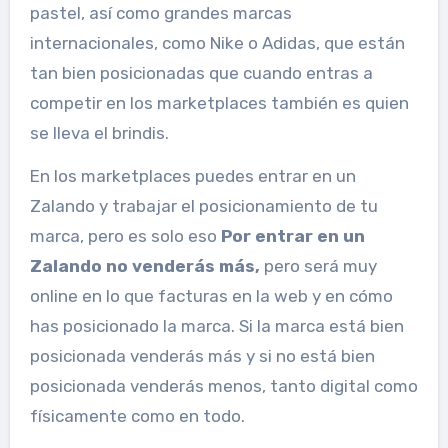
pastel, así como grandes marcas
internacionales, como Nike o Adidas, que están
tan bien posicionadas que cuando entras a
competir en los marketplaces también es quien
se lleva el brindis.
En los marketplaces puedes entrar en un
Zalando y trabajar el posicionamiento de tu
marca, pero es solo eso
Por entrar en un
Zalando no venderás más,
pero será muy
online en lo que facturas en la web y en cómo
has posicionado la marca. Si la marca está bien
posicionada venderás más y si no está bien
posicionada venderás menos, tanto digital como
físicamente como en todo.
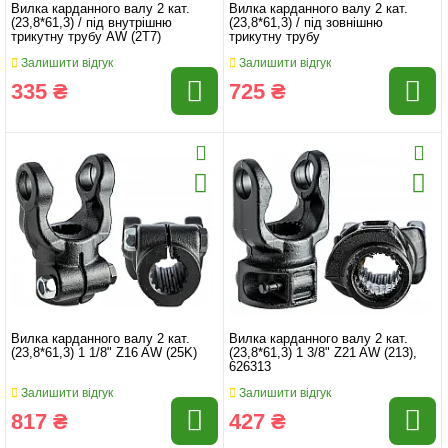
Вилка карданного валу 2 кат.
Вилка карданного валу 2 кат.
(23,8*61,3) / під внутрішню
(23,8*61,3) / під зовнішню
трикутну трубу AW (2T7)
трикутну трубу
Залишити відгук
Залишити відгук
335 ₴
725 ₴
Вилка карданного валу 2 кат.
Вилка карданного валу 2 кат.
(23,8*61,3) 1 1/8" Z16 AW (25K)
(23,8*61,3) 1 3/8" Z21 AW (213),
626313
Залишити відгук
Залишити відгук
817 ₴
427 ₴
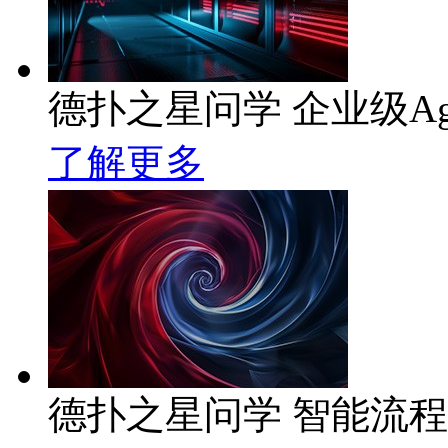
德扑之星问学 企业级Ag
了解更多
德扑之星问学 智能流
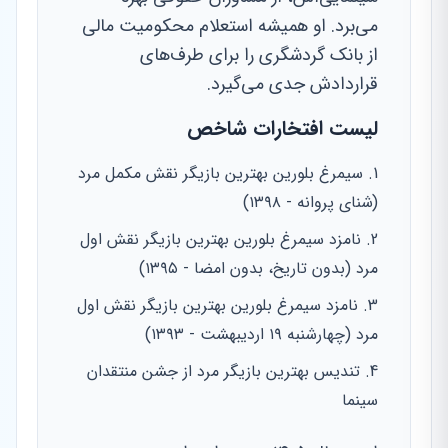
می‌برد. او همیشه استعلام محکومیت مالی
از بانک گردشگری را برای طرف‌های
قراردادش جدی می‌گیرد.
لیست افتخارات شاخص
سیمرغ بلورین بهترین بازیگر نقش مکمل مرد
(شنای پروانه - ۱۳۹۸)
نامزد سیمرغ بلورین بهترین بازیگر نقش اول
مرد (بدون تاریخ، بدون امضا - ۱۳۹۵)
نامزد سیمرغ بلورین بهترین بازیگر نقش اول
مرد (چهارشنبه ۱۹ اردیبهشت - ۱۳۹۳)
تندیس بهترین بازیگر مرد از جشن منتقدان
سینما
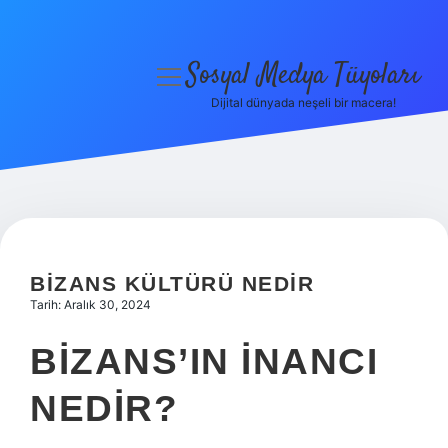
Sosyal Medya Tüyoları
menüyü
aç
Dijital dünyada neşeli bir macera!
Anasayfa
Gizlilik Politikası
Yasal Uyarı
Hakkımızda
BIZANS KÜLTÜRÜ NEDIR
Tarih: Aralık 30, 2024
BIZANS’IN INANCI
NEDIR?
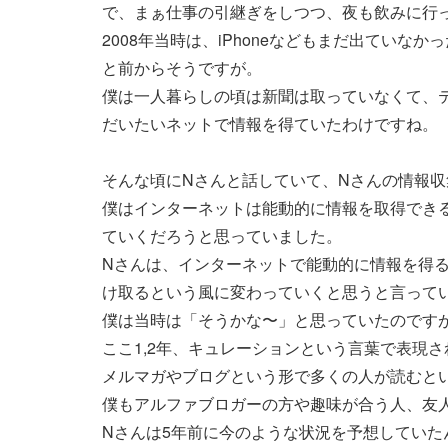
で、まぁ仕事の引継ぎをしつつ、夜も飲みに行
2008年当時は、iPhoneなどもまだ出てい
と前からそうですが。
僕は一人暮らしの頃は新聞は取っていなくて、
だいたいネットで情報を得ていたわけですね。
そんな頃にNさんと話していて、Nさんの情報
僕はインターネットは能動的に情報を取得でき
ていくだろうと思っていました。
Nさんは、インターネットで能動的に情報を得る
け取るという風に変わっていくと思うと言って
僕は当時は「そうかな〜」と思っていたのです
ここ1,2年、キュレーションという言葉で表現
メルマガやブログという形で多くの人が読むと
僕もアルファブロガーの方や趣味が合う人、友
Nさんは5年前に今のような状況を予想していた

---+---

**BRIEF:** The entries are to be written out in full and exactly, apart from the pictures.

**EXPECTED ANSWER:**
pastel, así como grandes marcas
internacionales, como Nike o Adidas, que están
tan bien posicionadas que cuando entras a
competir en los marketplaces también es quien
se lleva el brindis.
En los marketplaces puedes entrar en un
Zalando y trabajar el posicionamiento de tu
marca, pero es solo eso
Por entrar en un
Zalando no venderás más,
pero será muy
online en lo que facturas en la web y en cómo
has posicionado la marca. Si la marca está bien
posicionada venderás más y si no está bien
posicionada venderás menos, tanto digital como
físicamente como en todo.
Вилка карданного валу 2 кат.
Вилка карданного валу 2 кат.
(23,8*61,3) / під внутрішню
(23,8*61,3) / під зовнішню
трикутну трубу AW (2T7)
трикутну трубу
Залишити відгук
Залишити відгук
335 ₴
725 ₴
Вилка карданного валу 2 кат.
Вилка карданного валу 2 кат.
(23,8*61,3) 1 1/8" Z16 AW (25K)
(23,8*61,3) 1 3/8" Z21 AW (213),
626313
Залишити відгук
Залишити відгук
817 ₴
427 ₴
德扑之星问学 企业级Ag
了解更多
德扑之星问学 智能流
می‌برد. او همیشه استعلام محکومیت مالی
از بانک گردشگری را برای طرف‌های
قراردادش جدی می‌گیرد.
لیست افتخارات شاخص
سیمرغ بلورین بهترین بازیگر نقش مکمل مرد
(شنای پروانه - ۱۳۹۸)
نامزد سیمرغ بلورین بهترین بازیگر نقش اول
مرد (بدون تاریخ، بدون امضا - ۱۳۹۵)
نامزد سیمرغ بلورین بهترین بازیگر نقش اول
مرد (چهارشنبه ۱۹ اردیبهشت - ۱۳۹۳)
تندیس بهترین بازیگر مرد از جشن منتقدان
سینما
Sosyal Medya Tüyoları
menüyü
aç
Dijital dünyada neşeli bir macera!
Anasayfa
Gizlilik Politikası
Yasal Uyarı
Hakkımızda
BIZANS KÜLTÜRÜ NEDIR
Tarih: Aralık 30, 2024
BIZANS’IN INANCI
NEDIR?
で、まぁ仕事の引継ぎをしつつ、夜も飲みに行
2008年当時は、iPhoneなどもまだ出てい
と前からそうですが。
僕は一人暮らしの頃は新聞は取っていなくて、
だいたいネットで情報を得ていたわけですね。
そんな頃にNさんと話していて、Nさんの情報
僕はインターネットは能動的に情報を取得でき
ていくだろうと思っていました。
Nさんは、インターネットで能動的に情報を得る
け取るという風に変わっていくと思うと言って
僕は当時は「そうかな〜」と思っていたのです
ここ1,2年、キュレーションという言葉で表現
メルマガやブログという形で多くの人が読むと
僕もアルファブロガーの方や趣味が合う人、友
Nさんは5年前に今のような状況を予想していた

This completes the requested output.